In the listing below, locate the line with "Jeffrey Epstein ein Alien oder" and the line with "χιονίσει που πλουτίζεται", then output both and everything between them exactly, minus any pictures.

Start of Block

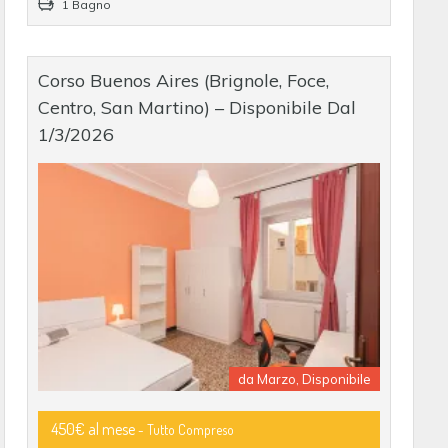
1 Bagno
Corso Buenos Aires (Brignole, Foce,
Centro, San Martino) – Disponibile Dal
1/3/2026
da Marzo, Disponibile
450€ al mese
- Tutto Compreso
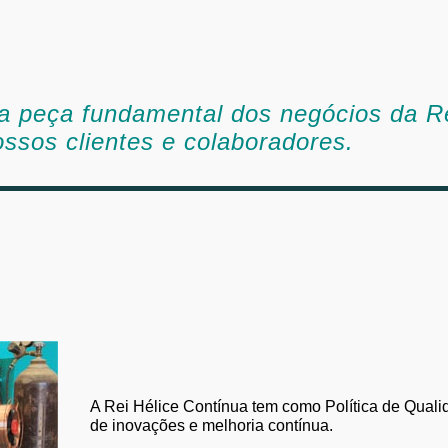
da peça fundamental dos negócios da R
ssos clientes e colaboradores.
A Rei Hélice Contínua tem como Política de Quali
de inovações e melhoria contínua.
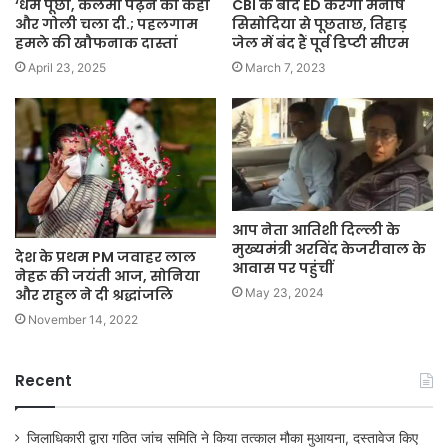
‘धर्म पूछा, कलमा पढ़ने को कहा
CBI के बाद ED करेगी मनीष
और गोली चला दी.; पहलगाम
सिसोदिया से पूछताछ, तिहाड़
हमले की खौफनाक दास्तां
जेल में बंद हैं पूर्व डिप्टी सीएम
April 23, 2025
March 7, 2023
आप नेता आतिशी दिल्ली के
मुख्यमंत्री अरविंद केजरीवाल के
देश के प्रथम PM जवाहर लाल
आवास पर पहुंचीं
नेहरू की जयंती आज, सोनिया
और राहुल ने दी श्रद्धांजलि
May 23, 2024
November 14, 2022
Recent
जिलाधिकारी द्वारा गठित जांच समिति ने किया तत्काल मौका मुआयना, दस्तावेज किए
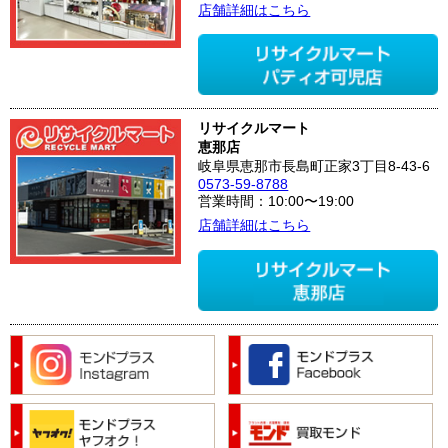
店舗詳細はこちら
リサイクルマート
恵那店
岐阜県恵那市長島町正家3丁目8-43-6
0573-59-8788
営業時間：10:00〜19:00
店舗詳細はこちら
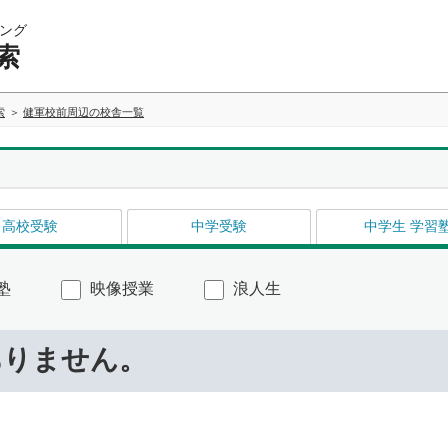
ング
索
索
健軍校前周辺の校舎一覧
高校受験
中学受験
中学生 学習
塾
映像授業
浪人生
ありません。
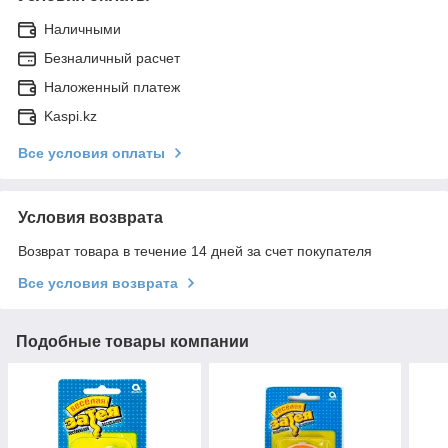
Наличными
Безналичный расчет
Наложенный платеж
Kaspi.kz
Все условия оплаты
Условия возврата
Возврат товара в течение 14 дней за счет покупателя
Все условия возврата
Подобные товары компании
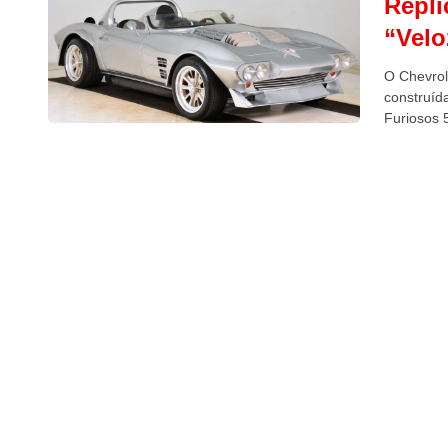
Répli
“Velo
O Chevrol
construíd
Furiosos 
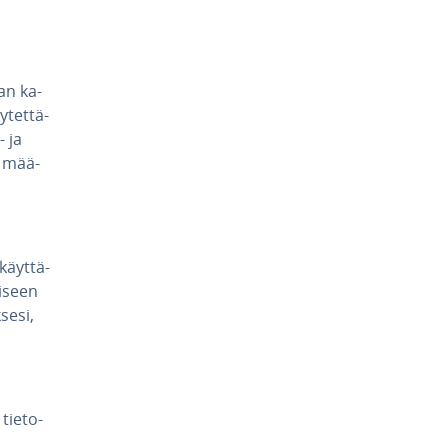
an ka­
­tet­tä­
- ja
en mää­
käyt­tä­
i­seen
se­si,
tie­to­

End of Block
Start of Block

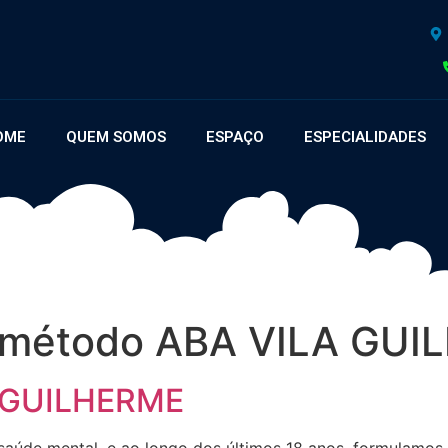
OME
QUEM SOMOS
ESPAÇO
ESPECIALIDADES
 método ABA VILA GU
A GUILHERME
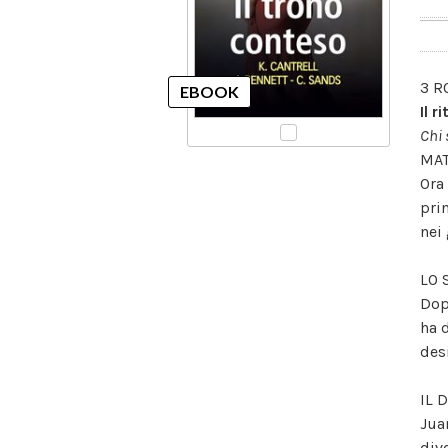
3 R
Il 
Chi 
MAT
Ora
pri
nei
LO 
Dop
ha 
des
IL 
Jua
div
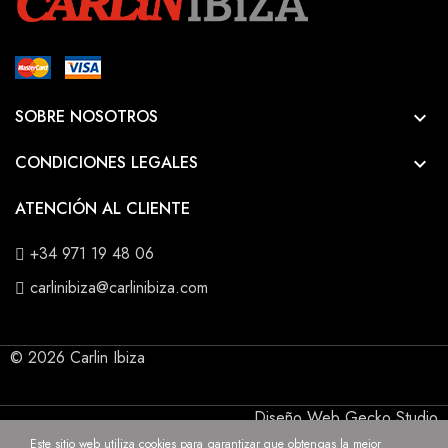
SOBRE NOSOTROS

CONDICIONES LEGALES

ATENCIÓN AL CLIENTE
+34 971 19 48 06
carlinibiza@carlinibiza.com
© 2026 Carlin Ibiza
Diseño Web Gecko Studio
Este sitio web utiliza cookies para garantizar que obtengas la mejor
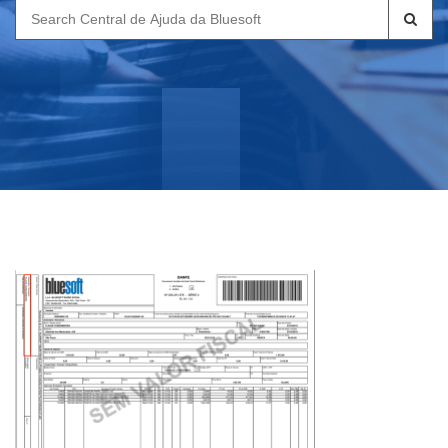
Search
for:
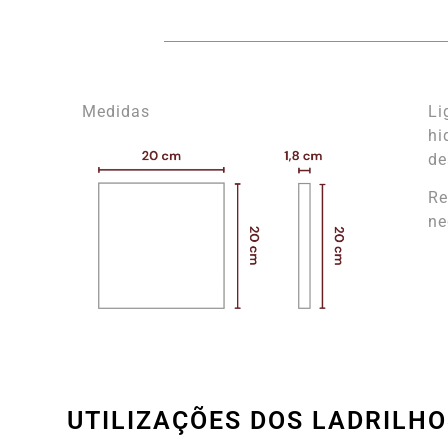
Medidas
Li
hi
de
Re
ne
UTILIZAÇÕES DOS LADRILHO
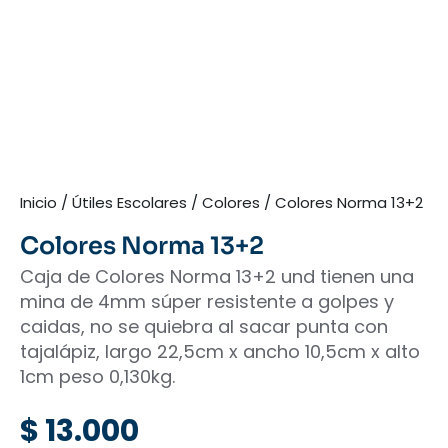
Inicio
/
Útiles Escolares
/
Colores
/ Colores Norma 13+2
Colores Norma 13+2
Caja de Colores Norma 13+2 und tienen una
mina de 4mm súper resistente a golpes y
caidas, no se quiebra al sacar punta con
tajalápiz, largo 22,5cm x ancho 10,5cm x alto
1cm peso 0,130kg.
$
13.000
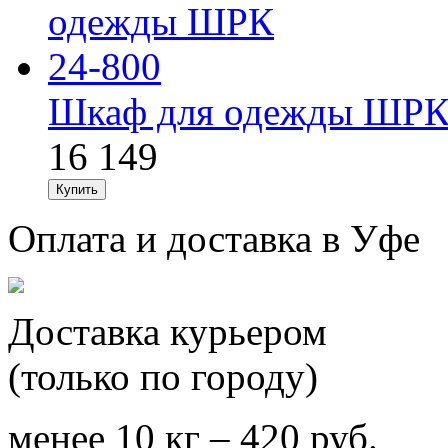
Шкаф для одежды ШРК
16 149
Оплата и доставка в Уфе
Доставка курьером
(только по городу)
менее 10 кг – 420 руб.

End of Block
Start of Block

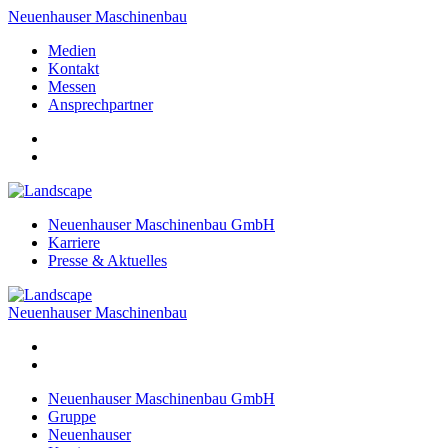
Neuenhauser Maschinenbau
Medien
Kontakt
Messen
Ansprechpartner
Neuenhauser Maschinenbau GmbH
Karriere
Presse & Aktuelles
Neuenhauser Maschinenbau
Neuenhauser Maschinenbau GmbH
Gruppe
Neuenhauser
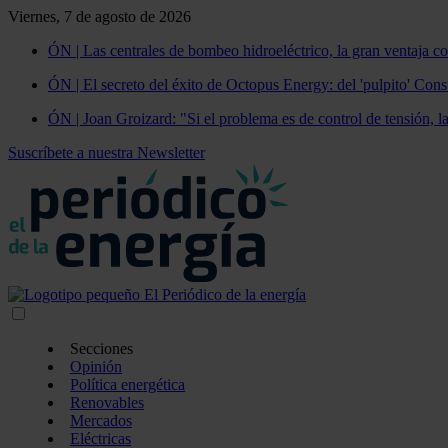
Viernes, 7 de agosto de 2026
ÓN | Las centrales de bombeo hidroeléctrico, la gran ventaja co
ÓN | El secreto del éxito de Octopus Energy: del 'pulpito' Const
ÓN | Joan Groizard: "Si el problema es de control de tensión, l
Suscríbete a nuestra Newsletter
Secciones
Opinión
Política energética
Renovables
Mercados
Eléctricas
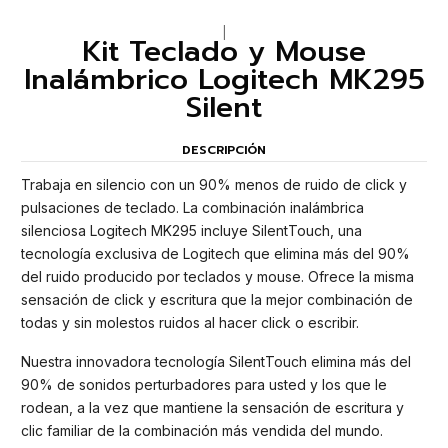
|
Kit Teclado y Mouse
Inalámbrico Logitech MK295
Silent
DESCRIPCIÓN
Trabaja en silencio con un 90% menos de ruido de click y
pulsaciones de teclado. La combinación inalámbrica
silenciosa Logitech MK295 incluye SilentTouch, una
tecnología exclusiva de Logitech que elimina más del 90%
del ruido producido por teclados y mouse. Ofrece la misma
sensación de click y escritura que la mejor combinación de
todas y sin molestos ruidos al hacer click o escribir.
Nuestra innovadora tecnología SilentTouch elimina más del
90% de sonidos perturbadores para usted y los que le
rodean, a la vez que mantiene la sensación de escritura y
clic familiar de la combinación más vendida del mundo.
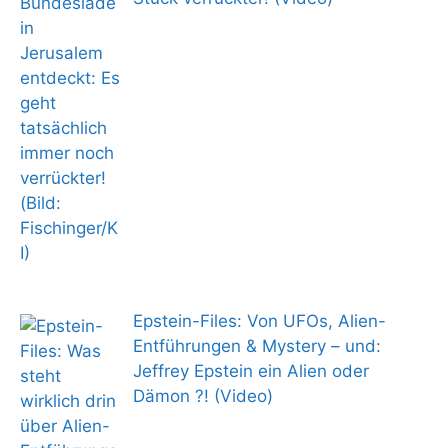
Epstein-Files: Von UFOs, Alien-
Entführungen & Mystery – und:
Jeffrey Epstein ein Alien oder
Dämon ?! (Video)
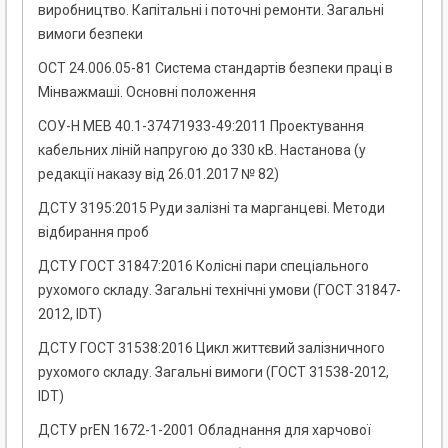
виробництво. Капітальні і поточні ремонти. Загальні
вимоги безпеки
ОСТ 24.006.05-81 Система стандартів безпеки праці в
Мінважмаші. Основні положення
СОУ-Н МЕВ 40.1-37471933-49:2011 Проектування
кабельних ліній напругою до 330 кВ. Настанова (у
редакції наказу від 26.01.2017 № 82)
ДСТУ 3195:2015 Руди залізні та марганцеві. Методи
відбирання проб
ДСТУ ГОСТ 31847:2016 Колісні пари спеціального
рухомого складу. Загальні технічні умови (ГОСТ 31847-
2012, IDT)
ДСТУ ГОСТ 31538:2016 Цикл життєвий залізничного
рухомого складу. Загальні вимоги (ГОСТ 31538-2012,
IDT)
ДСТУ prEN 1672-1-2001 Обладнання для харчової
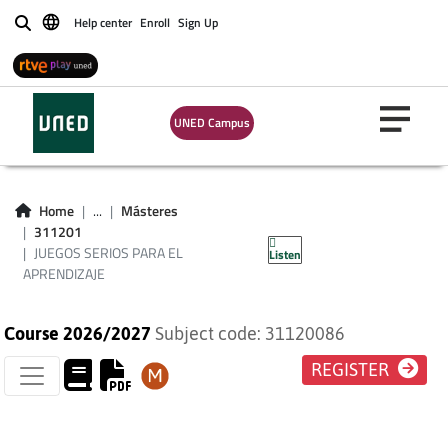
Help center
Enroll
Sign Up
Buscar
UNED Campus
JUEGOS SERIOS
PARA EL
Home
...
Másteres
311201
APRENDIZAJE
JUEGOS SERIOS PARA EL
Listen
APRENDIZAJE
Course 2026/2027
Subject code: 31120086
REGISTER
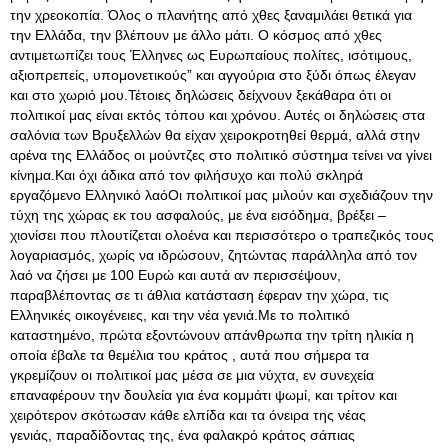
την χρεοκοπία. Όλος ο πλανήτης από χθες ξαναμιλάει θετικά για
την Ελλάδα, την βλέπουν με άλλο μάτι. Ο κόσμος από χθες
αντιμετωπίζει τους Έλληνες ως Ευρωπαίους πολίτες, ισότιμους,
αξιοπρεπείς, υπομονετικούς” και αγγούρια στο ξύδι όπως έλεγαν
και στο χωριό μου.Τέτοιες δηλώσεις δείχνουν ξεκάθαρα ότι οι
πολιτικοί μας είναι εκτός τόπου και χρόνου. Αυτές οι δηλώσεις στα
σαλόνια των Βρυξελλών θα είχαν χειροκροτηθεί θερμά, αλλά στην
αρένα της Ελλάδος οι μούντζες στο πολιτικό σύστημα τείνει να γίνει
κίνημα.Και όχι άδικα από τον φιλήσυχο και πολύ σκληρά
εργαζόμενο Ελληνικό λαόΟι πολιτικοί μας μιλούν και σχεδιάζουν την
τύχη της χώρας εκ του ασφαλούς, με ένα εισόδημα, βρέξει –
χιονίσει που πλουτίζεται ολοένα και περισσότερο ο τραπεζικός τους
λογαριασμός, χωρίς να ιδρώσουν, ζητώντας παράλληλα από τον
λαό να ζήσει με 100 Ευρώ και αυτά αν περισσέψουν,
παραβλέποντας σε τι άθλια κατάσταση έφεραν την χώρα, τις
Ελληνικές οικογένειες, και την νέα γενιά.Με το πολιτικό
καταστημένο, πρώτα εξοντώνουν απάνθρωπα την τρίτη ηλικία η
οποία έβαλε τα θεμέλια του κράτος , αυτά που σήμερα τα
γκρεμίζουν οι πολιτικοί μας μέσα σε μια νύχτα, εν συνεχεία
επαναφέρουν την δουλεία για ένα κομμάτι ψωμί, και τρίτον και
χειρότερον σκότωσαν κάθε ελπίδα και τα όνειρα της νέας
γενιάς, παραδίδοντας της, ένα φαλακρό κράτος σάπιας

End of Block

**PROBLEM SOLUTION:**
Jeffrey Epstein ein Alien oder
Dämon ?! (Video)
виробництво. Капітальні і поточні ремонти. Загальні
вимоги безпеки
ОСТ 24.006.05-81 Система стандартів безпеки праці в
Мінважмаші. Основні положення
СОУ-Н МЕВ 40.1-37471933-49:2011 Проектування
кабельних ліній напругою до 330 кВ. Настанова (у
редакції наказу від 26.01.2017 № 82)
ДСТУ 3195:2015 Руди залізні та марганцеві. Методи
відбирання проб
ДСТУ ГОСТ 31847:2016 Колісні пари спеціального
рухомого складу. Загальні технічні умови (ГОСТ 31847-
2012, IDT)
ДСТУ ГОСТ 31538:2016 Цикл життєвий залізничного
рухомого складу. Загальні вимоги (ГОСТ 31538-2012,
IDT)
ДСТУ prEN 1672-1-2001 Обладнання для харчової
Help center
Enroll
Sign Up
Buscar
UNED Campus
JUEGOS SERIOS
PARA EL
Home
...
Másteres
311201
APRENDIZAJE
JUEGOS SERIOS PARA EL
Listen
APRENDIZAJE
Course 2026/2027
Subject code: 31120086
REGISTER
την χρεοκοπία. Όλος ο πλανήτης από χθες ξαναμιλάει θετικά για
την Ελλάδα, την βλέπουν με άλλο μάτι. Ο κόσμος από χθες
αντιμετωπίζει τους Έλληνες ως Ευρωπαίους πολίτες, ισότιμους,
αξιοπρεπείς, υπομονετικούς” και αγγούρια στο ξύδι όπως έλεγαν
και στο χωριό μου.Τέτοιες δηλώσεις δείχνουν ξεκάθαρα ότι οι
πολιτικοί μας είναι εκτός τόπου και χρόνου. Αυτές οι δηλώσεις στα
σαλόνια των Βρυξελλών θα είχαν χειροκροτηθεί θερμά, αλλά στην
αρένα της Ελλάδος οι μούντζες στο πολιτικό σύστημα τείνει να γίνει
κίνημα.Και όχι άδικα από τον φιλήσυχο και πολύ σκληρά
εργαζόμενο Ελληνικό λαόΟι πολιτικοί μας μιλούν και σχεδιάζουν την
τύχη της χώρας εκ του ασφαλούς, με ένα εισόδημα, βρέξει –
χιονίσει που πλουτίζεται ολοένα και περισσότερο ο τραπεζικός τους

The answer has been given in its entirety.